Running combat in the theater of the mind goes hand-in-hand with running with fewer players. The fewer players there are, the easier it is to understand what's going on when we're describing a battle. The fewer characters, the fewer monsters. The whole situation becomes simpler, easier to understand, and easier to visualize.
Online D&D Tip: Communicate Online Table Etiquette
Playing online is different than playing in person and we need new rules of table etiquette to account for it. Discuss these with your players early and often to make your games run well for everyone.
Take extra time for tech support. When you bring four to six people online to play D&D, someone's going to have trouble with their setup. Getting all of the audio working, both in and out, is tricky. Different systems, different software, different setups; all of these complicate getting connected. When you bring in a handful of people to play online someone will have a problem.
Ask your players to come early to get set up or, better yet, set up an individual session with each of them ahead of time to make sure everything is working. Even then it may work at one time but not another so be patient and be prepared to help them out or have another player help them out. When in doubt, call them on the phone and walk them through any problems they might have.
Mute audio between turns. If you have more than a couple of players you may want them to mute their mics between turns. Latency and drop-outs can break up the smooth stream of conversation so muting mics can help prevent interruptions at the wrong time. If it gets really bad you can use the text channel to have people queue up with questions so when you're done with your (hopefully short) narrative you can go through the list of folks who have questions.
Shine the spotlight equally. When you don't have the players there in front of you it can be hard to ensure you're giving each player their due attention. This can get exasperated if some of your players are more active (and loud) than others. You'll want to pay special attention to ensure you're giving each player their due time. You might go so far as to keep them in initiative order throughout the whole game and keep going through the list to see what they will do in any given circumstances. Let players know you'll be cutting them off to bring other players in when their turn is up.
Use webcams to increase engagement. Many online DMs mentioned the value of using webcams. Not only do they help keep people more physically connected to one another but they help players to stay engaged with the game itself. Without a camera it's easy to alt-tab over and check the news. No one wants to do that.

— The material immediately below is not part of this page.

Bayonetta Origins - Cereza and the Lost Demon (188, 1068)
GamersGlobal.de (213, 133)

Use headphones. Some camera and mic setups are sophisticated enough to avoid feeding audio back into the mic but many are not and even the good ones screw it up from time to time. Ask your players to wear headphones when they play. Mention it before the game so everyone's prepared.
Lowering the Barrier to Play D&D
When we find ourselves unable to get together in person to play D&D, it's worth the effort to play online. I'd say it's important. Socializing with other people is a critical component of our health. Playing D&D online takes work but we need nothing more than a good audio chat program to continue to share fantastic stories with our friends and loved ones.
If you haven't tried playing D&D online or are not comfortable doing so, give it another try. In these days of social distancing it is ever more important to our health and well being to take the opportunities we can to play games with our friends. Push yourself out of your comfort zone and have some fun playing D&D online.